“Fronto-sensory circuit mechanisms of perceptual novelty processing“, NIMH R00-MH115082, PI: J.P. Hamm ($250,000/year total)
“Mapping the role of basal forebrain projections to visual cortex in novelty processing”, Whitehall Foundation, PI: J.P. Hamm ($75,000/year direct)
Project 1: Disorganization of cortical ensembles as a common pathophysiology in psychotic disease.

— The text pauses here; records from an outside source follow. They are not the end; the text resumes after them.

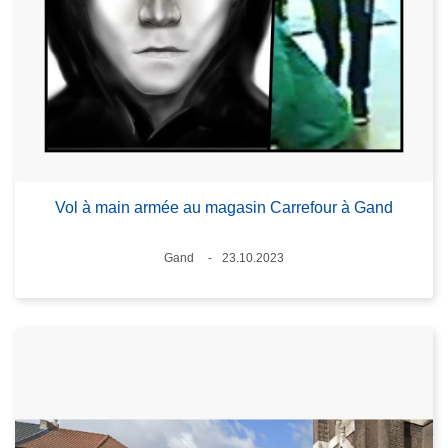
Vol à main armée au magasin Carrefour à Gand
Lieux
Gand
23.10.2023
Date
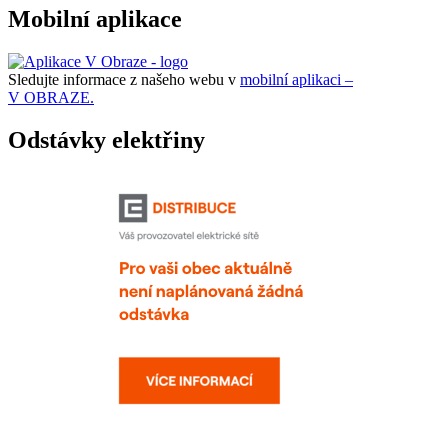
Mobilní aplikace
Sledujte informace z našeho webu v
mobilní aplikaci –
V OBRAZE.
Odstávky elektřiny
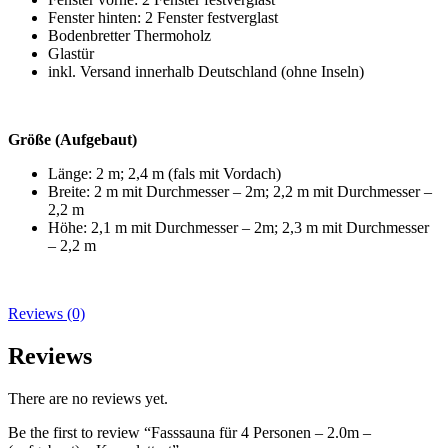
Fenster hinten: 2 Fenster festverglast
Bodenbretter Thermoholz
Glastür
inkl. Versand innerhalb Deutschland (ohne Inseln)
Größe (Aufgebaut)
Länge: 2 m; 2,4 m (fals mit Vordach)
Breite: 2 m mit Durchmesser – 2m; 2,2 m mit Durchmesser –
2,2 m
Höhe: 2,1 m mit Durchmesser – 2m; 2,3 m mit Durchmesser
– 2,2 m
Reviews (0)
Reviews
There are no reviews yet.
Be the first to review “Fasssauna für 4 Personen – 2.0m –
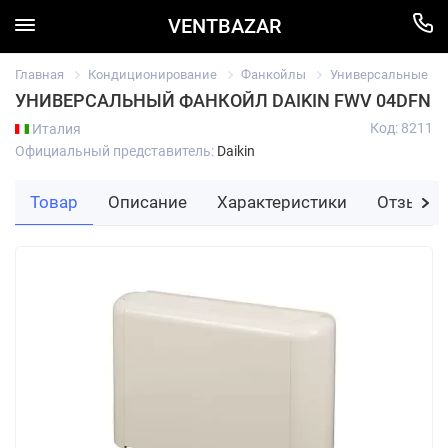
VENTBAZAR
Главная
Кондиционирование
Фанкойлы
Универсальные
УНИВЕРСАЛЬНЫЙ ФАНКОЙЛ DAIKIN FWV 04DFN
Код: 8211
Италия
Официальный представитель:
Daikin
Товар
Описание
Характеристики
Отзывы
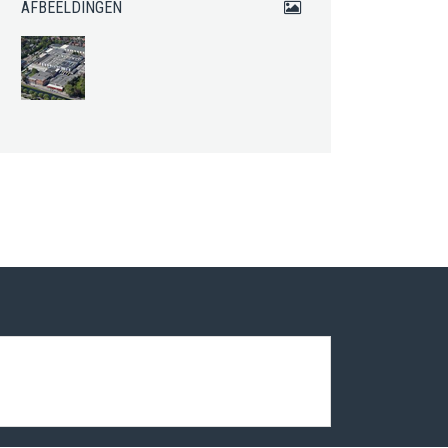
AFBEELDINGEN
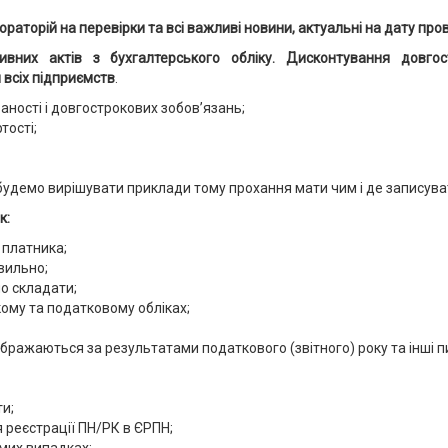
ораторій на перевірки та всі важливі новини, актуальні на дату про
них актів з бухгалтерського обліку.
Дисконтування довгос
всіх підприємств
.
ності і довгострокових зобов’язань;
тості;
удемо вирішувати приклади тому прохання мати чим і де записуват
к:
 платника;
вильно;
но складати;
ому та податковому обліках;
дображаються за результатами податкового (звітного) року та інші п
ти;
 реєстрації ПН/РК в ЄРПН;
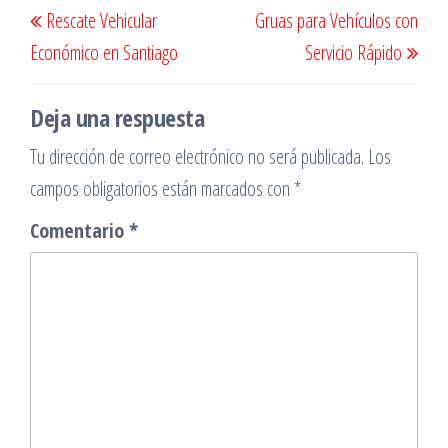
Navegación
Rescate Vehicular
Gruas para Vehículos con
de
anterior
sigu
Económico en Santiago
Servicio Rápido
entradas
Deja una respuesta
Tu dirección de correo electrónico no será publicada.
Los
campos obligatorios están marcados con
*
Comentario
*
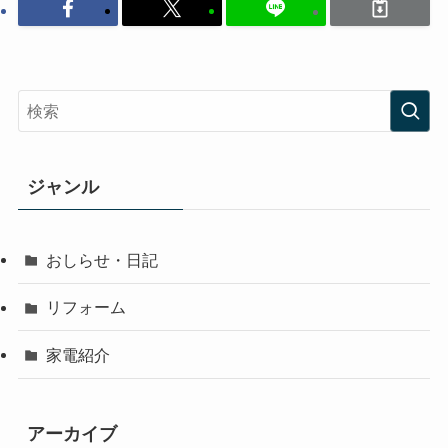
ジャンル
おしらせ・日記
リフォーム
家電紹介
アーカイブ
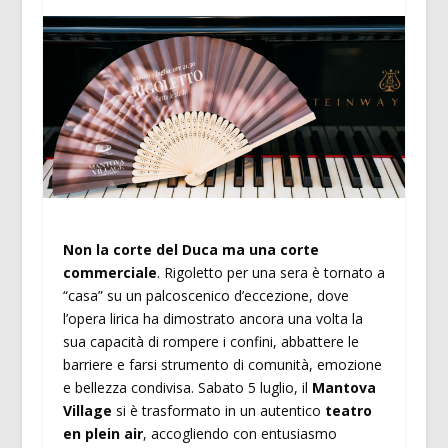
Non la corte del Duca ma una corte
commerciale
. Rigoletto per una sera è tornato a
“casa” su un palcoscenico d’eccezione, dove
l’opera lirica ha dimostrato ancora una volta la
sua capacità di rompere i confini, abbattere le
barriere e farsi strumento di comunità, emozione
e bellezza condivisa. Sabato 5 luglio, il
Mantova
Village
si è trasformato in un autentico
teatro
en plein air
, accogliendo con entusiasmo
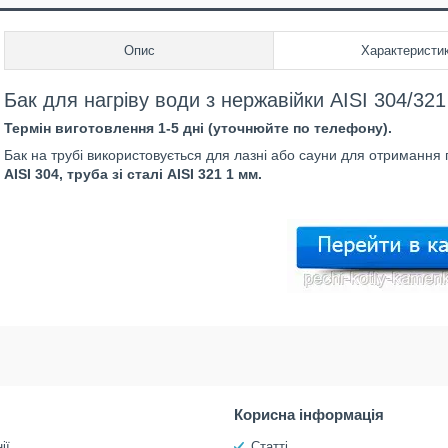
Опис
Характеристи
Бак для нагріву води з нержавійки AISI 304/32
Термін виготовлення 1-5 дні (уточнюйте по телефону).
Бак на трубі використовується для лазні або сауни для отримання 
AISI 304, труба зі сталі AISI 321 1 мм.
Корисна інформація
ії
Статті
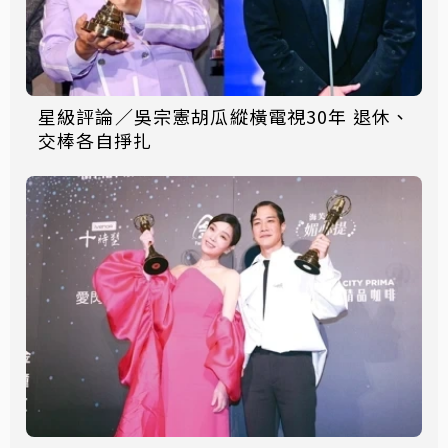
星級評論／吳宗憲胡瓜縱橫電視30年 退休、
交棒各自掙扎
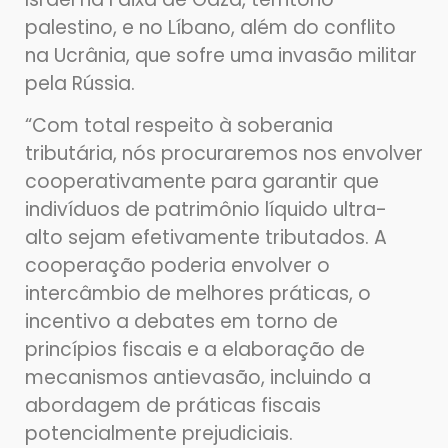
palestino, e no Líbano, além do conflito
na Ucrânia, que sofre uma invasão militar
pela Rússia.
“Com total respeito à soberania
tributária, nós procuraremos nos envolver
cooperativamente para garantir que
indivíduos de patrimônio líquido ultra-
alto sejam efetivamente tributados. A
cooperação poderia envolver o
intercâmbio de melhores práticas, o
incentivo a debates em torno de
princípios fiscais e a elaboração de
mecanismos antievasão, incluindo a
abordagem de práticas fiscais
potencialmente prejudiciais.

In layer 2/3 of the cerebral cortex, neurons do not fire independently or uniformly, but separate into coherent, coactivating groups or “ensembles”. Neuronal ensembles observed in awake mice during ongoing resting activity also reliably coactivate to visual stimuli, potentially outlining the preferred activity states or “attractors” of the local circuit. The goal of this project is to examine these dynamics and their disruption as a common endpoint of multiple distinct genotypes which carry significant risk for schizophrenia and other psychotic disorders. We will compare and contrast multiple mouse models of genetic risk for schizophrenia (e.g. DISC1, 22q11.2). Further, we seek to understand how altered spine pruning, perineuronal net maturation, and gamma-band synchrony relate to disorganized cortical ensembles, with a focus on neurodevelopmental changes occurring around late-adolescence, the time period when principal schizophrenia symptoms typically manifest.
see: Hamm, J.P., Peterka, D.S., Gogos, J.A., Yuste, R. (2017) Altered cortical ensembles in mouse models of schizophrenia. Neuron. 94, 1, 153–167.
Project 2: Prefrontal, thalamic, and basal forebrain contributions to sensory context processing
Individuals with schizophrenia and other psychotic disorders exhibit abnormalities in basic sensory processing which undermine how they relate and adapt to a changing environment. For example, while aberrant processing of contextually “novel” and “redundant” stimuli in particular predates disease onset and predicts global functioning deficits in patients, these abnormalities are not mechanistically understood. The proposed project harnesses cutting edge optical tools (optogenetics, two-photon calcium imaging) along with dense extracellular electrophysiology to provide a comprehensive understanding of how glutamatergic inpts from the prefrontal cortex vs acetylcholinergic inputs from the basal forebrain modulate sensory cortices at various circuit levels. Special focus will be put on local interneuron subpopulations and interlaminar dynamics within visual and auditory cortices. Results from this project will provide novel insights for future precision treatments of schizophrenia.
see: Hamm, J.P., Yuste, R. (2016). Somatostatin Interneurons Control a Key Component of Mismatch Negativity in Mouse Visual Cortex. Cell Reports. 16, 407–420.